Anche i due rospi che vedo ogni sera, nascosti tra le pietre del giardino, sono segnali.
Mio padre amava osservare le piccole cose della natura, i dettagli che sfuggivano agli altri. Quei due rospi mi osservano con la stessa calma, la stessa quiete che mio padre portava con sé.
È la capacità della natura di conservare ciò che è importante, di restituircelo sotto forme nuove e inaspettate.
Le nuvole, infine. Quelle che si accumulano nel cielo prima della pioggia, che si modellano in figure che sembrano assumere contorni familiari.
A volte mi sembra di vedere il suo volto, altre volte un gesto, un sorriso.
Forse sono solo proiezioni del mio desiderio, fantasmi che il mio cervello, stanco del dolore, ha imparato a creare.
Ma non importa. In quei momenti, sento che lui è lì, con me, che mi osserva dall'alto, come faceva quando ero piccola e mi teneva d'occhio mentre giocavo nel giardino.
Tutto è diventato un segnale, una traccia che mi guida in un mondo senza di lui.

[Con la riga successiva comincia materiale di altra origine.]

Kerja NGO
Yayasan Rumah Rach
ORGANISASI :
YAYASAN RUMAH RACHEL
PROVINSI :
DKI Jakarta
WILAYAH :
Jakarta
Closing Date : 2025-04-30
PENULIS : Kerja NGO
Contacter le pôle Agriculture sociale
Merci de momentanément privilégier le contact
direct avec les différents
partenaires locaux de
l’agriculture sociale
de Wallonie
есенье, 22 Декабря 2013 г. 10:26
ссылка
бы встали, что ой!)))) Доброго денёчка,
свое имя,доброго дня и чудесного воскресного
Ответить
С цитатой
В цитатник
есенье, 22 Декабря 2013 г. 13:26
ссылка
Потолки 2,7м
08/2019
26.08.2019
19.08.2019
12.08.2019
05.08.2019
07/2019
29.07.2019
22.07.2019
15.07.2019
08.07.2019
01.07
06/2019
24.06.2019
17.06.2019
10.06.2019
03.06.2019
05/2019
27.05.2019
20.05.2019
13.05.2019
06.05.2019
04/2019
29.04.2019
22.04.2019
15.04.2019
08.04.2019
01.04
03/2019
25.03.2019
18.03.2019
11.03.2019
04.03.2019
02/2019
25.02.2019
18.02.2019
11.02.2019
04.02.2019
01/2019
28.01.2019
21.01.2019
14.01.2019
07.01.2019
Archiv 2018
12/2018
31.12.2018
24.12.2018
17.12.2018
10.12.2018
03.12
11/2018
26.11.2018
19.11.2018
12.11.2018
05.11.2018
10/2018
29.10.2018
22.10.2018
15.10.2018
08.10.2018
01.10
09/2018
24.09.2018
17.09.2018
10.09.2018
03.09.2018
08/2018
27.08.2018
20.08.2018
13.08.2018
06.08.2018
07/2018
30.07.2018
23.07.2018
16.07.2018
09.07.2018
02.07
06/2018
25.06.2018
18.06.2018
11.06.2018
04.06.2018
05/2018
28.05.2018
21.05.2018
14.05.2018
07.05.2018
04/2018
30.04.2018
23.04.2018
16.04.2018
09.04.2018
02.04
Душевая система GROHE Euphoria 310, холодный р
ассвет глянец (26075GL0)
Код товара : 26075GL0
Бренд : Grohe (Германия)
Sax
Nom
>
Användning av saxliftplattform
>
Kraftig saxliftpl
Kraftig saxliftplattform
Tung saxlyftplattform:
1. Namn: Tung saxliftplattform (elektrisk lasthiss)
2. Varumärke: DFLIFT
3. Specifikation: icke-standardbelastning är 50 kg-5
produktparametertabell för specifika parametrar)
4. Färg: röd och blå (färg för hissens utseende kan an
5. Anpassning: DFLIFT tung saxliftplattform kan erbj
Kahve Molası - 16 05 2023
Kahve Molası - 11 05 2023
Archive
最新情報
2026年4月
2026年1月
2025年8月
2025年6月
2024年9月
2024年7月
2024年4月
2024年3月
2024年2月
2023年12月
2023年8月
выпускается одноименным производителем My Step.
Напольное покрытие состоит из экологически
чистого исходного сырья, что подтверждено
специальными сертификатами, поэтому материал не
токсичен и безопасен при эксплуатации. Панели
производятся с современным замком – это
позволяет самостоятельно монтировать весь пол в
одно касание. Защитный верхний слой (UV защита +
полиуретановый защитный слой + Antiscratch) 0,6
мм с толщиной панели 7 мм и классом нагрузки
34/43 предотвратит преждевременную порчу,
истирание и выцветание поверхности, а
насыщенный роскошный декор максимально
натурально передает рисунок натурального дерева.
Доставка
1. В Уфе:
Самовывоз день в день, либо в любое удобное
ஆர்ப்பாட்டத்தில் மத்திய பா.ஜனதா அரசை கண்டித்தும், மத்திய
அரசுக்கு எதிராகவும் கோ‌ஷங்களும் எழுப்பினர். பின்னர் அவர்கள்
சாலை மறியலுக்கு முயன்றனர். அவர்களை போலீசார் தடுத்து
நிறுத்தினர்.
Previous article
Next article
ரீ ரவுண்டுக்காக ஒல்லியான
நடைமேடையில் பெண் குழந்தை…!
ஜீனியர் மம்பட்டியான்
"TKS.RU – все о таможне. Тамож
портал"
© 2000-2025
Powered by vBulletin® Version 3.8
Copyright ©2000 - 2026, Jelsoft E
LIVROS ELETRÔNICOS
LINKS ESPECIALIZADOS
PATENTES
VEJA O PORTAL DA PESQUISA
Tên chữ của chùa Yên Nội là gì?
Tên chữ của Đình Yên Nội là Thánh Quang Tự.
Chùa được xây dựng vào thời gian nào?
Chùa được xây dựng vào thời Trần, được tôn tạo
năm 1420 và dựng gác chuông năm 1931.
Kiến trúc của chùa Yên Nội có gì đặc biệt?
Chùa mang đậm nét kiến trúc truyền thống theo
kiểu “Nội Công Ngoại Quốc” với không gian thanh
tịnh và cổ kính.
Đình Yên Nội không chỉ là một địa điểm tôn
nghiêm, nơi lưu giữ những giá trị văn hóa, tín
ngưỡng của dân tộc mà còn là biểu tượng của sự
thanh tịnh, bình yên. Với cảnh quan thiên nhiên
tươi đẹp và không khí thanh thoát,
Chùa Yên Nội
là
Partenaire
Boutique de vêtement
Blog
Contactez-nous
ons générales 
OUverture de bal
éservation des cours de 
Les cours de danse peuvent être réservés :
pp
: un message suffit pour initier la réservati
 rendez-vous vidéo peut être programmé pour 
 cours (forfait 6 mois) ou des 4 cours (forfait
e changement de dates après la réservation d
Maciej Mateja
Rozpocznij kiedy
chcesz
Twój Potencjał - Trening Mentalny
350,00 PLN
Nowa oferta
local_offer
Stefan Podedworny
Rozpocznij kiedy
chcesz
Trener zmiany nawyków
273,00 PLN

Non è un ritorno, né una consolazione piena. La sua mancanza resta, un vuoto che non potrà mai essere colmato. Ma nei segnali, nelle piccole cose che mi parlano di lui, trovo una nuova forma di presenza.
Una presenza che non ha bisogno di parole, che non ha bisogno di gesti clamorosi, ma che si manifesta nella quieta continuità della vita.
Forse è questo il significato profondo del lutto: imparare a vedere nei segni del mondo ciò che non possiamo più toccare con mano.
Trovare negli odori, nei sapori, nei dettagli della natura un dialogo silenzioso con chi non c’è più.
I segnali sono i loro modi di restare, di accompagnarci, anche quando pensiamo di essere soli.
E così continuo a vivere, attenta a cogliere i segnali.